Доктор ушел, а немного погодя вернулся и говорит: «Дон Кан…» — «Молчите, ради бога, молчите, сеньор, — перебивает его тетушка Чепилья, и никогда еще я не видела, чтобы так она испугалась. — Ни слова больше! — просит его. — Я ведь знаю, как его зовут». — «Хорошо, — отвечает ей доктор спокойно. — Этот господин, что стоит на углу, хочет поместить Чарито в больницу Де-Паула: он обещал распорядиться, и за нею сейчас пришлют носилки.
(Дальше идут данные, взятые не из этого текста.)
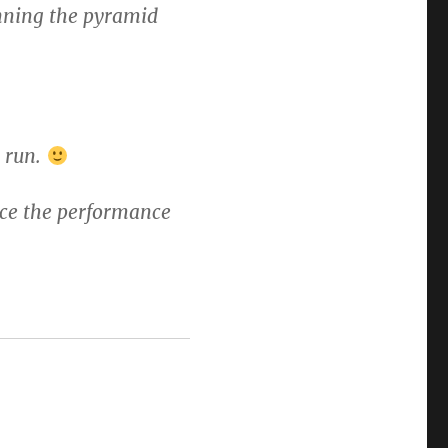
running the pyramid
l run.
once the performance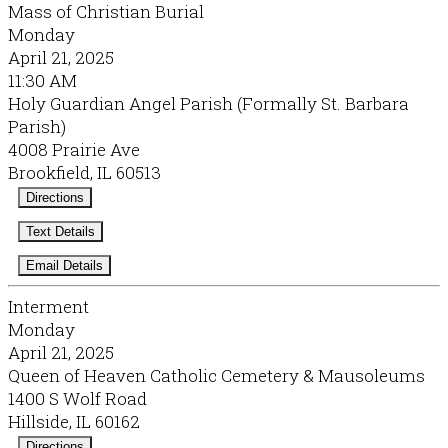
Mass of Christian Burial
Monday
April 21, 2025
11:30 AM
Holy Guardian Angel Parish (Formally St. Barbara
Parish)
4008 Prairie Ave
Brookfield, IL 60513
Directions
Text Details
Email Details
Interment
Monday
April 21, 2025
Queen of Heaven Catholic Cemetery & Mausoleums
1400 S Wolf Road
Hillside, IL 60162
Directions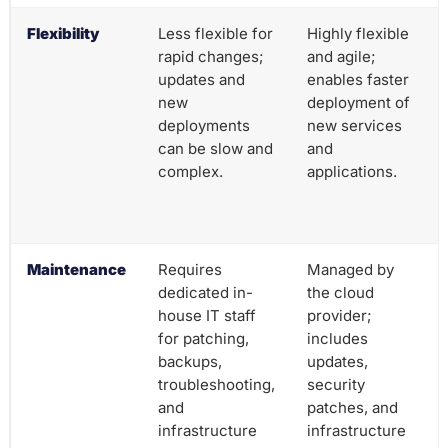
Flexibility
Less flexible for
Highly flexible
rapid changes;
and agile;
updates and
enables faster
new
deployment of
deployments
new services
can be slow and
and
complex.
applications.
Maintenance
Requires
Managed by
dedicated in-
the cloud
house IT staff
provider;
for patching,
includes
backups,
updates,
troubleshooting,
security
and
patches, and
infrastructure
infrastructure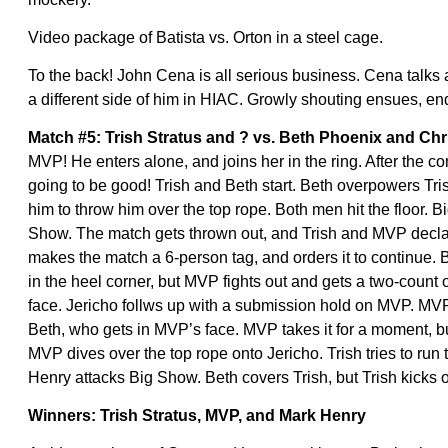
Video package of Batista vs. Orton in a steel cage.
To the back! John Cena is all serious business. Cena talks
a different side of him in HIAC. Growly shouting ensues, en
Match #5: Trish Stratus and ? vs. Beth Phoenix and Chr
MVP! He enters alone, and joins her in the ring. After the co
going to be good! Trish and Beth start. Beth overpowers Tris
him to throw him over the top rope. Both men hit the floor.
Show. The match gets thrown out, and Trish and MVP declare
makes the match a 6-person tag, and orders it to continue
in the heel corner, but MVP fights out and gets a two-count 
face. Jericho follws up with a submission hold on MVP. MVP 
Beth, who gets in MVP’s face. MVP takes it for a moment, bu
MVP dives over the top rope onto Jericho. Trish tries to run 
Henry attacks Big Show. Beth covers Trish, but Trish kicks o
Winners: Trish Stratus, MVP, and Mark Henry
Ах, да, он полагает также, что будет лучше, если ребенок останется здесь вместе с кормилицей».
— А кто же был этот господин, что стоял на углу? — в один голос спросили Кармен и Адела.
— Точно я вам этого сказать не берусь, милые мои, — замявшись, отвечала им бывшая кормилица. — Я не могу поручиться, что доктор сказал именно дон Кан… Может, это мне только так послышалось, а на самом-то деле он сказал дон Хуан, дон Сан или еще что-нибудь такое на «ан». Я ведь стояла далеко и все боялась, как бы меня там не заметили, да и ребеночек-то плакал не переставая. Но что верно, то верно: очень странно мне показалось, почему тетушка Чепилья при каждом слово пугается. И вот навели меня на подозрение эти ее ужимки испуганные и еще шляпа модная за окошком.
— Браво! — воскликнула Кармен. — Выходит, коли ты и не знаешь наверное, какое имя собирался назвать доктор Росаин, то все же догадываешься, кто был тот человек в шляпе. Как же, ты думаешь, его звали?
— Я ничего не думаю, нинья Кармита, — смешавшись, отвечала Мария-де-Регла. — И утверждать тоже ничего не стану.
— Ты боишься чего-нибудь? — мягко спросила ее Адела.
— Ах, нинья Аделита! Как же мне не бояться! Я всего боюсь. Негру, прежде чем рот раскрыть, наперед хорошенько подумать надо.
— Уверяю тебя — ты тревожишься попусту. Ну чего тебе бояться? Мало ли, что было когда-то. Было, да быльем поросло. Теперь обо всем этом, верно, никто уж и не помнит. А если человек подозревает кого-нибудь в чем-либо, так тут еще ничего худого нет: иногда подозрение вполне естественно…
— Но ведь вы, ваша милость, про то не забудьте, что для раба заподозрить своего господина — значит погубить себя.
— Что, что ты сказала? — с негодованием перебила негритянку Кармен. — Уж не вообразила ли ты, что это был наш отец?
— Ах, что вы, доченька, да как же это можно о своем господине такое подумать! — поспешила ее разуверить бывшая кормилица. — Избави бог! Оговорилась я, верьте слову, нинья Кармита! Язык не так повернулся, вот я и сказала «своего господина», а думала-то про всех белых господ. Потому что негр никогда не должен подозревать белых господ в худых делах. Только это я и хотела сказать, нинья Кармита.
— Неправда, — подчеркнуто строго отвечала Кармен. — Ты не это хотела сказать, но теперь ты пытаешься оправдаться и скрыть от нас, как все было на самом деле. Чуть что, так ты сразу — я не я, и шапка не моя, — а про себя думаешь, будто знаешь больше нашего. Но ты ошибаешься, а главное — не замечаешь, как ты сама себе противоречишь. И я тебе это сейчас докажу. Вот ты говорила, что у доктора Матеу по тебе слюнки текут, и то же самое примерно ты рассказывала о графе де Харуко и его сыне; ты сказала также, что графиня, прежняя твоя госпожа, поспешила выдать тебя замуж за Дионисио из ревности, — так почему же ты не видела ничего дурного в том, чтобы сообщить нам все это, а между тем можно ли рассказать о своих белых господах что-нибудь худшее?